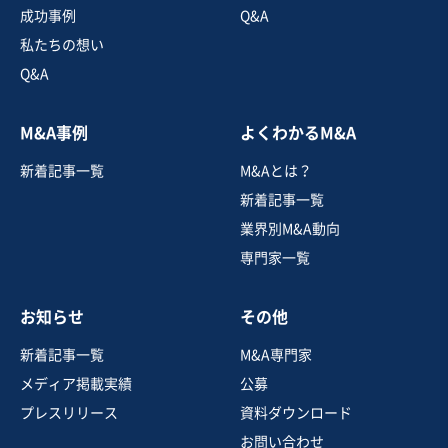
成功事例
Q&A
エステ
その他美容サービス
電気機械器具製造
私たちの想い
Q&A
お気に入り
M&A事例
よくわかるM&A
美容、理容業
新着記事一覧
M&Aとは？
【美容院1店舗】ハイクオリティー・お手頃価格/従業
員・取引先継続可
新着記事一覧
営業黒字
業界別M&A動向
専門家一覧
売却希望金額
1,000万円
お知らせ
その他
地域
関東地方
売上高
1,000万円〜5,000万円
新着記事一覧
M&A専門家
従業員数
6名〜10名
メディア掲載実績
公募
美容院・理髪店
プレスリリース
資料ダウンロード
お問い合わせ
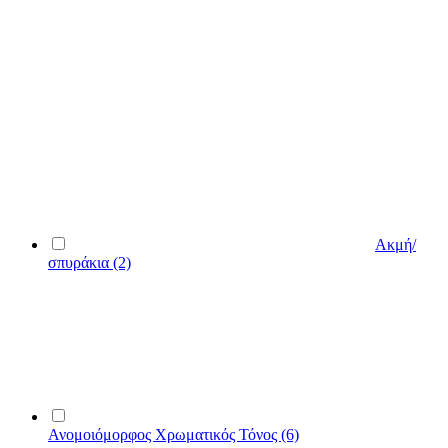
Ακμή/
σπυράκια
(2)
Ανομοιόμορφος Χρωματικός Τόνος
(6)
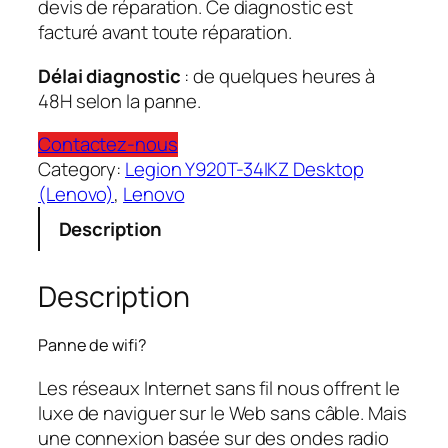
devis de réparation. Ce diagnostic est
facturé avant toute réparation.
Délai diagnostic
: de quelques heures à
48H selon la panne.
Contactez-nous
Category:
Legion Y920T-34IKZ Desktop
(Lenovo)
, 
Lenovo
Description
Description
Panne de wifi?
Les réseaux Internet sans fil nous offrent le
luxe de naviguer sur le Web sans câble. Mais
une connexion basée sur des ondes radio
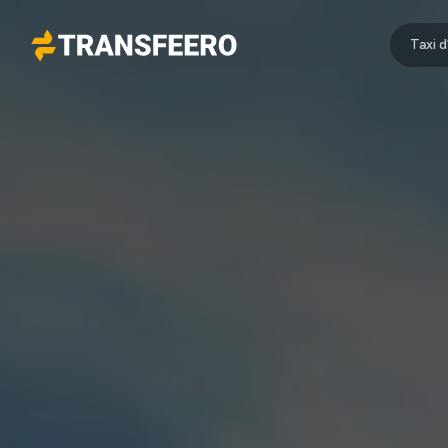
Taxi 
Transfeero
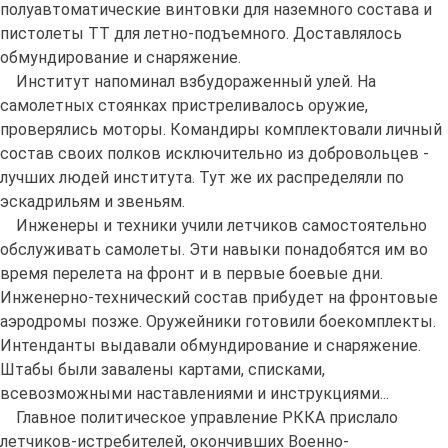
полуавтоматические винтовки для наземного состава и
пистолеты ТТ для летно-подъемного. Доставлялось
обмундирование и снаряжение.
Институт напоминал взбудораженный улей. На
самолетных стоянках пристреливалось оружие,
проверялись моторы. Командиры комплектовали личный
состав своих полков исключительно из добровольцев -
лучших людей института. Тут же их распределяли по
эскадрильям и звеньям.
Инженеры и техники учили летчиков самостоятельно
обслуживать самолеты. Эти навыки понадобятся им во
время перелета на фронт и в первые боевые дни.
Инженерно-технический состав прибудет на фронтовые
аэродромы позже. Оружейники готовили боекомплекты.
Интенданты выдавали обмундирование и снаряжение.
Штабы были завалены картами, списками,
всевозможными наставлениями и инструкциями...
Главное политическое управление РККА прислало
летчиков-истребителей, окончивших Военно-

====

*Task instructions*
Return every line above in which the string "sans" occurs.

*Response*
Les réseaux Internet sans fil nous offrent le
luxe de naviguer sur le Web sans câble. Mais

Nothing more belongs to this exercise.